◆ **Problem description**
All the records that follow need to be reproduced exactly. Omit the images.

Data records
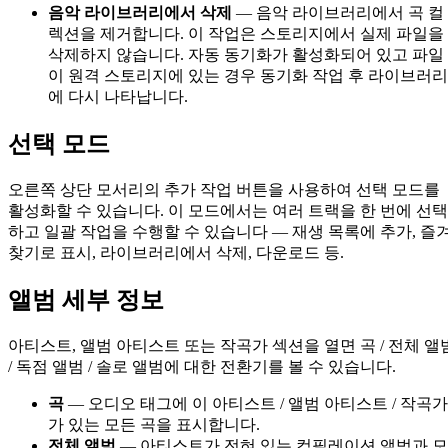
음악 라이브러리에서 삭제
— 음악 라이브러리에서 곡 컬
렉션을 제거합니다. 이 작업은 스토리지에서 실제 파일을
삭제하지 않습니다. 자동 동기화가 활성화되어 있고 파일
이 원격 스토리지에 있는 경우 동기화 작업 후 라이브러리
에 다시 나타납니다.
선택 모드
오른쪽 상단 모서리의 추가 작업 버튼을 사용하여 선택 모드를
활성화할 수 있습니다. 이 모드에서는 여러 트랙을 한 번에 선택
하고 일괄 작업을 수행할 수 있습니다 — 재생 목록에 추가, 즐
찾기로 표시, 라이브러리에서 삭제, 다운로드 등.
앨범 세부 정보
아티스트, 앨범 아티스트 또는 작곡가 섹션을 열면 곡 / 전체 앨
/ 독점 앨범 / 솔로 앨범에 대한 전환기를 볼 수 있습니다.
곡
— 오디오 태그에 이 아티스트 / 앨범 아티스트 / 작곡가
가 있는 모든 곡을 표시합니다.
전체 앨범
— 아티스트가 전혀 있는 컴필레이션 앨범과 모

◆ **Answer section**
음악 라이브러리에서 삭제
— 음악 라이브러리에서 곡 컬
렉션을 제거합니다. 이 작업은 스토리지에서 실제 파일을
삭제하지 않습니다. 자동 동기화가 활성화되어 있고 파일
이 원격 스토리지에 있는 경우 동기화 작업 후 라이브러리
에 다시 나타납니다.
선택 모드
오른쪽 상단 모서리의 추가 작업 버튼을 사용하여 선택 모드를
활성화할 수 있습니다. 이 모드에서는 여러 트랙을 한 번에 선택
하고 일괄 작업을 수행할 수 있습니다 — 재생 목록에 추가, 즐
찾기로 표시, 라이브러리에서 삭제, 다운로드 등.
앨범 세부 정보
아티스트, 앨범 아티스트 또는 작곡가 섹션을 열면 곡 / 전체 앨
/ 독점 앨범 / 솔로 앨범에 대한 전환기를 볼 수 있습니다.
곡
— 오디오 태그에 이 아티스트 / 앨범 아티스트 / 작곡가
가 있는 모든 곡을 표시합니다.
전체 앨범
— 아티스트가 전혀 있는 컴필레이션 앨범과 모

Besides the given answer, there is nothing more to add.